ODR, INNOVATION AND ACCESS
When we have a record 32.98 million cases pending, our attention cannot be merely to start online dispute resolution process outside court system. Look at the Statistics that NJDG has to offer: https://njdg.ecourts.gov.in/njdgnew/index.php. We should be examining how much of technologically aided formulations are possible to be integrated in the court systems themselves. I will include in this exercise ODR to be of relevance not necessarily when all the processes are done through online mode but also when it is partly ODR and partly physical. Let us assume that we do not have additional manpower deployed as judges to decide cases. Referring to the changes in working environment in courts caused by Covid19, CJI he said recently in a webinar, "Eventually, it must settle down to a system which is a combination of the old and the new. There are cases which have to be heard in congregation (sic). One thing for sure is that there is no looking back. We will have to accept the present situation and change our mindset."
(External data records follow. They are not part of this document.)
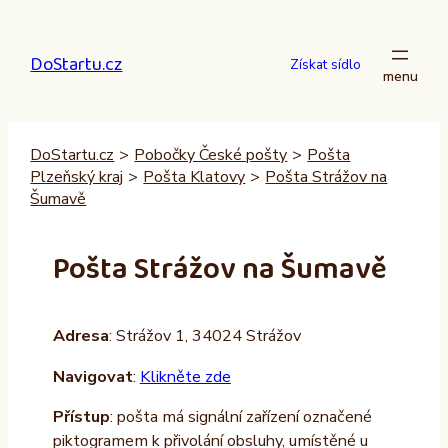
Přeskočit
na
DoStartu.cz
obsah
Získat sídlo
DoStartu.cz
>
Pobočky České pošty
>
Pošta
Plzeňský kraj
>
Pošta Klatovy
>
Pošta Strážov na
Šumavě
Pošta Strážov na Šumavě
Adresa
: Strážov 1, 34024 Strážov
Navigovat
:
Klikněte zde
Přístup
: pošta má signální zařízení označené
piktogramem k přivolání obsluhy, umístěné u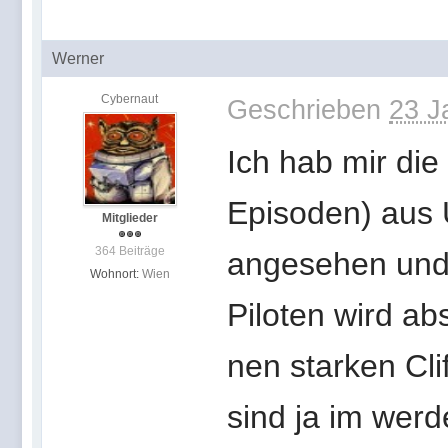
Werner
Cybernaut
Geschrieben
23 J
Ich hab mir die
Episoden) aus
Mitglieder
364 Beiträge
angesehen und 
Wohnort:
Wien
Piloten wird ab
nen starken Cl
sind ja im werd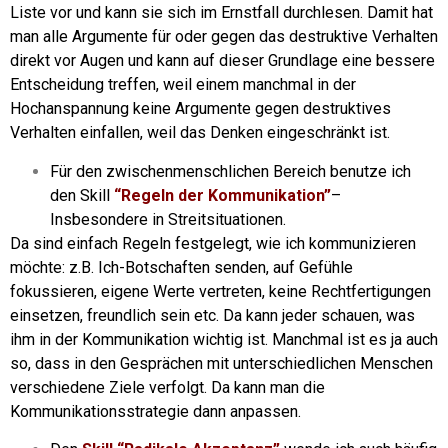
Liste vor und kann sie sich im Ernstfall durchlesen. Damit hat
man alle Argumente für oder gegen das destruktive Verhalten
direkt vor Augen und kann auf dieser Grundlage eine bessere
Entscheidung treffen, weil einem manchmal in der
Hochanspannung keine Argumente gegen destruktives
Verhalten einfallen, weil das Denken eingeschränkt ist.
Für den zwischenmenschlichen Bereich benutze ich
den Skill
“Regeln der Kommunikation”
–
Insbesondere in Streitsituationen.
Da sind einfach Regeln festgelegt, wie ich kommunizieren
möchte: z.B.
Ich-Botschaften senden, auf Gefühle
fokussieren, eigene Werte vertreten, keine Rechtfertigungen
einsetzen, freundlich sein etc.
Da kann jeder schauen, was
ihm in der Kommunikation wichtig ist. Manchmal ist es ja auch
so, dass in den Gesprächen mit unterschiedlichen Menschen
verschiedene Ziele verfolgt. Da kann man die
Kommunikationsstrategie dann anpassen.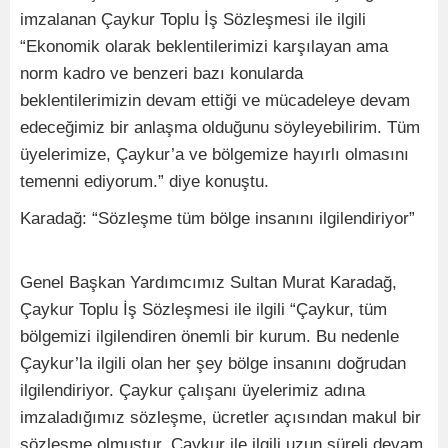
imzalanan Çaykur Toplu İş Sözleşmesi ile ilgili
“Ekonomik olarak beklentilerimizi karşılayan ama
norm kadro ve benzeri bazı konularda
beklentilerimizin devam ettiği ve mücadeleye devam
edeceğimiz bir anlaşma olduğunu söyleyebilirim. Tüm
üyelerimize, Çaykur’a ve bölgemize hayırlı olmasını
temenni ediyorum.” diye konuştu.
Karadağ: “Sözleşme tüm bölge insanını ilgilendiriyor”
Genel Başkan Yardımcımız Sultan Murat Karadağ,
Çaykur Toplu İş Sözleşmesi ile ilgili “Çaykur, tüm
bölgemizi ilgilendiren önemli bir kurum. Bu nedenle
Çaykur’la ilgili olan her şey bölge insanını doğrudan
ilgilendiriyor. Çaykur çalışanı üyelerimiz adına
imzaladığımız sözleşme, ücretler açısından makul bir
sözleşme olmuştur. Çaykur ile ilgili uzun süreli devam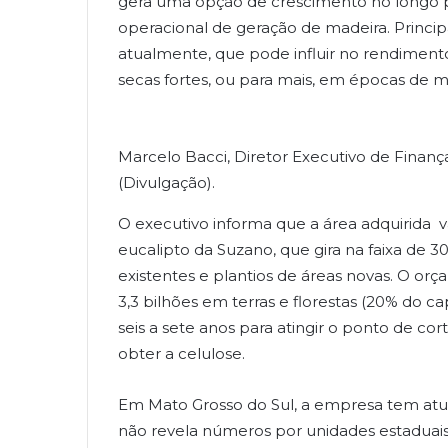
gera uma opção de crescimento no longo p
operacional de geração de madeira. Princip
atualmente, que pode influir no rendiment
secas fortes, ou para mais, em épocas de m
Marcelo Bacci, Diretor Executivo de Finanç
(Divulgação).
O executivo informa que a área adquirida v
eucalipto da Suzano, que gira na faixa de 3
existentes e plantios de áreas novas. O orça
3,3 bilhões em terras e florestas (20% do 
seis a sete anos para atingir o ponto de cor
obter a celulose.
Em Mato Grosso do Sul, a empresa tem atu
não revela números por unidades estaduais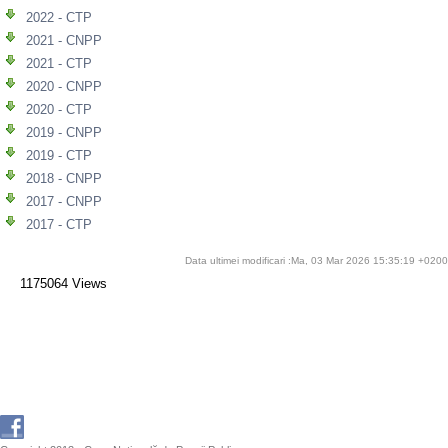
2022 - CTP
2021 - CNPP
2021 - CTP
2020 - CNPP
2020 - CTP
2019 - CNPP
2019 - CTP
2018 - CNPP
2017 - CNPP
2017 - CTP
Data ultimei modificari :Ma, 03 Mar 2026 15:35:19 +0200
1175064 Views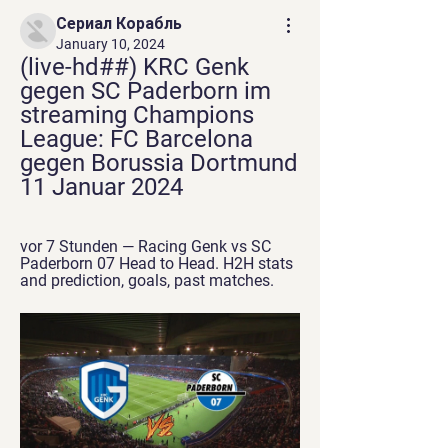
Сериал Корабль
January 10, 2024
(live-hd##) KRC Genk 
gegen SC Paderborn im 
streaming Champions 
League: FC Barcelona 
gegen Borussia Dortmund 
11 Januar 2024
vor 7 Stunden — Racing Genk vs SC 
Paderborn 07 Head to Head. H2H stats 
and prediction, goals, past matches.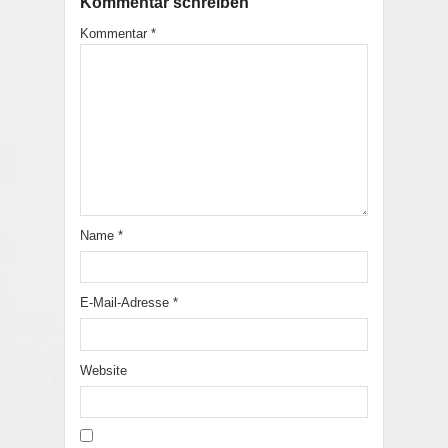
Kommentar schreiben
Kommentar
*
Name
*
E-Mail-Adresse
*
Website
Of all the countries, the Supreme Court of India is reported to have logged the maximum hours of hearing online. No doubt, they have not been accessible to all lawyers and not all cases of constitutionally important cases are heard. As on Mid June 2020 from the inception of national lock-down that was announced on 23rd March 2020, the SC of India has heard over 7000 cases and delivered 670 judgments. In comparison, UK Supreme Court has heard 10 cases. Australia had heard 94 cases and pronounced 12 judgments; Canada SC has heard 17 cases and delivered 5 judgments; SA - 51;Singapore 146 and disposed 98; Spain 800 cases. US SC has normally a light caseload that take up some 100 odd cases for disposal every year.
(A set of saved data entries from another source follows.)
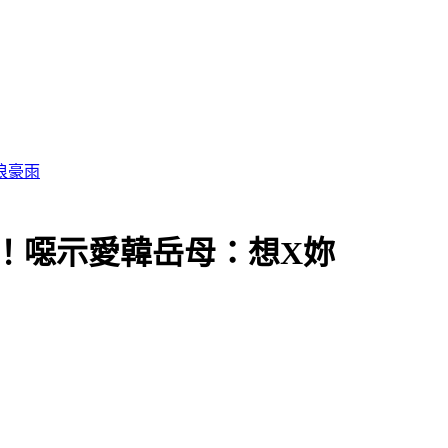
浪豪雨
！噁示愛韓岳母：想X妳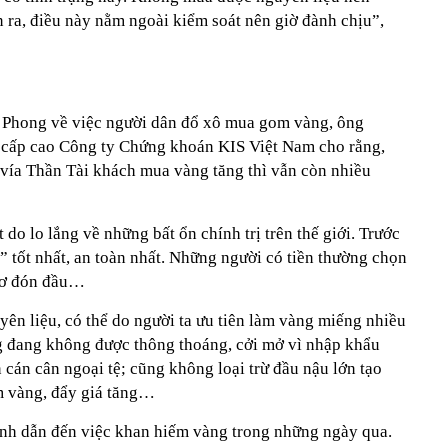
 ra, điều này nằm ngoài kiểm soát nên giờ đành chịu”,
n Phong về việc người dân đổ xô mua gom vàng, ông
cấp cao Công ty Chứng khoán KIS Việt Nam cho rằng,
 vía Thần Tài khách mua vàng tăng thì vẫn còn nhiều
 do lo lắng về những bất ổn chính trị trên thế giới. Trước
n” tốt nhất, an toàn nhất. Những người có tiền thường chọn
cơ đón đầu…
yên liệu, có thể do người ta ưu tiên làm vàng miếng nhiều
g đang không được thông thoáng, cởi mở vì nhập khẩu
cán cân ngoại tệ; cũng không loại trừ đầu nậu lớn tạo
m vàng, đẩy giá tăng…
nh dẫn đến việc khan hiếm vàng trong những ngày qua.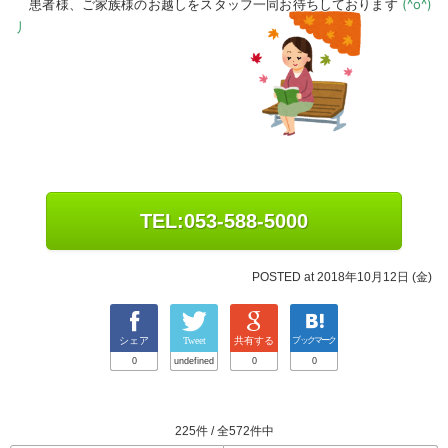
患者様、ご家族様のお越しをスタッフ一同お待ちしております
(^o^)
丿
TEL:053-588-5000
POSTED at 2018年10月12日 (金)
シェア
Tweet
共有する
ブックマーク
0
undefined
0
0
225件 / 全572件中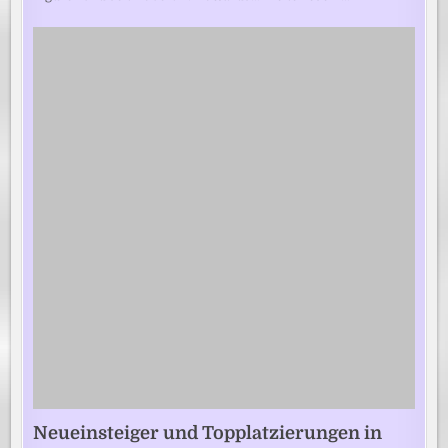
Neueinsteiger und Topplatzierungen in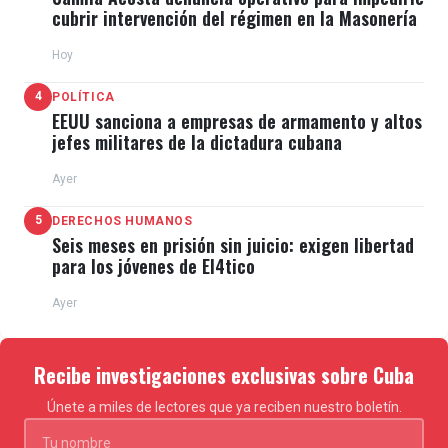
cubrir intervención del régimen en la Masonería
Hoy
4
POLÍTICA
EEUU sanciona a empresas de armamento y altos
jefes militares de la dictadura cubana
Ayer
5
DERECHOS HUMANOS
Seis meses en prisión sin juicio: exigen libertad
para los jóvenes de El4tico
Ayer
Recibe investigaciones exclusivas sobre Cuba
Únete a miles de lectores que ya reciben nuestro boletín.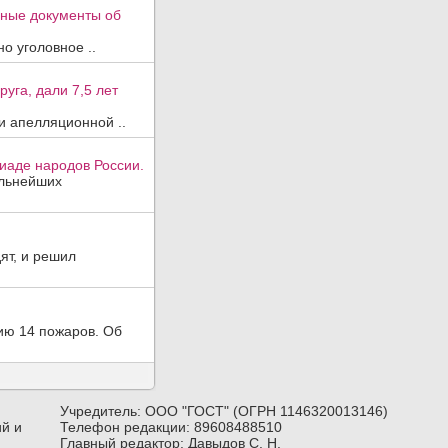
вные документы об
о уголовное ..
уга, дали 7,5 лет
и апелляционной ..
иаде народов России.
ильнейших
ят, и решил
ию 14 пожаров. Об
Учредитель: ООО "ГОСТ" (ОГРН 1146320013146)
й и
Телефон редакции: 89608488510
Главный редактор: Давыдов С. Н.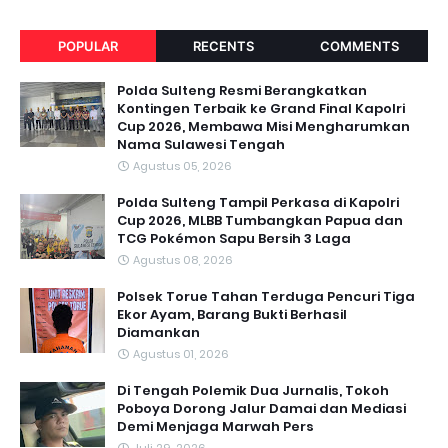
POPULAR
RECENTS
COMMENTS
Polda Sulteng Resmi Berangkatkan
Kontingen Terbaik ke Grand Final Kapolri
Cup 2026, Membawa Misi Mengharumkan
Nama Sulawesi Tengah
Agustus 05, 2026
Polda Sulteng Tampil Perkasa di Kapolri
Cup 2026, MLBB Tumbangkan Papua dan
TCG Pokémon Sapu Bersih 3 Laga
Agustus 08, 2026
Polsek Torue Tahan Terduga Pencuri Tiga
Ekor Ayam, Barang Bukti Berhasil
Diamankan
Agustus 01, 2026
Di Tengah Polemik Dua Jurnalis, Tokoh
Poboya Dorong Jalur Damai dan Mediasi
Demi Menjaga Marwah Pers
Juli 29, 2026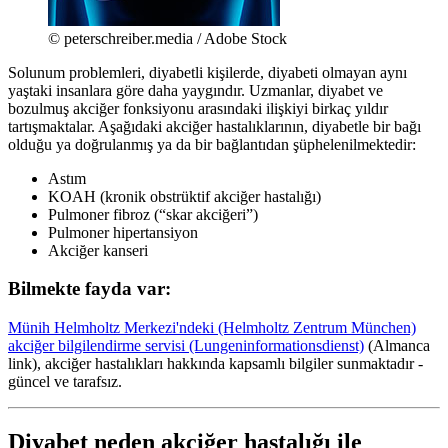
© peterschreiber.media / Adobe Stock
Solunum problemleri, diyabetli kişilerde, diyabeti olmayan aynı
yaştaki insanlara göre daha yaygındır. Uzmanlar, diyabet ve
bozulmuş akciğer fonksiyonu arasındaki ilişkiyi birkaç yıldır
tartışmaktalar. Aşağıdaki akciğer hastalıklarının, diyabetle bir bağı
olduğu ya doğrulanmış ya da bir bağlantıdan şüphelenilmektedir:
Astım
KOAH (kronik obstrüktif akciğer hastalığı)
Pulmoner fibroz (“skar akciğeri”)
Pulmoner hipertansiyon
Akciğer kanseri
Bilmekte fayda var:
Münih Helmholtz Merkezi'ndeki (Helmholtz Zentrum München)
akciğer bilgilendirme servisi (Lungeninformationsdienst)
(Almanca
link), akciğer hastalıkları hakkında kapsamlı bilgiler sunmaktadır -
güncel ve tarafsız.
Diyabet neden akciğer hastalığı ile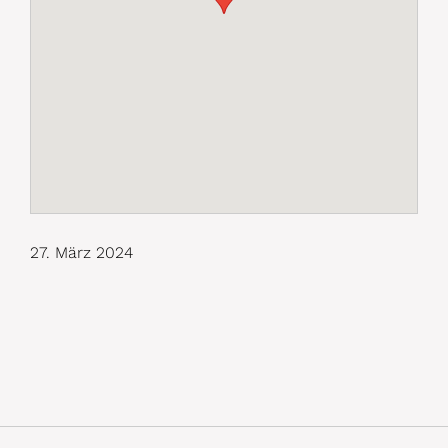
27. März 2024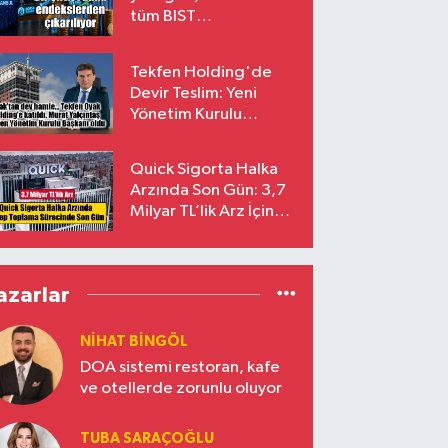
tüm BIST
endekslerinden
çıkarılıyor
Tekfen Holding'de
Devir Teslim: Yeni
Yönetim Kurulu
Başkanı Prof. Dr. Murat
Yalçıntaş Oldu!
Quick Sigorta Halka
Arzında Son Gün: 3,7
Milyar TL’lik Arz İçin
Talepler Bugün Sona
Eriyor
azarlar
NIHAT BINGÖL
DOA sistemi restoran, kafe
ve otellerde zorunlu oluyor
TUBA SARAÇOĞLU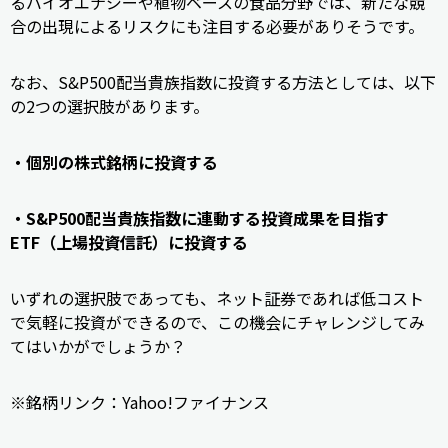
るバイオエナジーや植物ベースの食品分野では、新たな競
合の出現によるリスクにも注目する必要がありそうです。
なお、S&P500配当貴族指数に投資する方法としては、以下
の2つの選択肢があります。
・個別の株式銘柄に投資する
・S&P500配当貴族指数に連動する投資成果を目指す
ETF（上場投資信託）に投資する
いずれの選択肢であっても、ネット証券であれば低コスト
で気軽に投資ができるので、この機会にチャレンジしてみ
てはいかがでしょうか？
※銘柄リンク：Yahoo!ファイナンス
Let us assume that we have no major infrastructural fillip given by infusion of financial resources. How do we still perform better? I will identify the following areas for work and the innovations that they admit of:
(i)Bail and anticipatory bail that are heard now lend themselves admirably for online process of hearing. Friday evening arrest is the most commonly adopted method of taking a person to custody because, you cannot apply for bail any time before Monday and minimum of 48 hours will b e spent in custody before the case could be brought before court. There is a Civil Service Conduct Rule that could be invoked to operate automatic suspension if the civil servant has served a period of 48 hours of confinement. Now there could be a specifically designated court, that is from Magistrate court upwards in every taluk, to Sessions Court in district to High Court land Supreme Court which will work online, hear and dispose of bail applications.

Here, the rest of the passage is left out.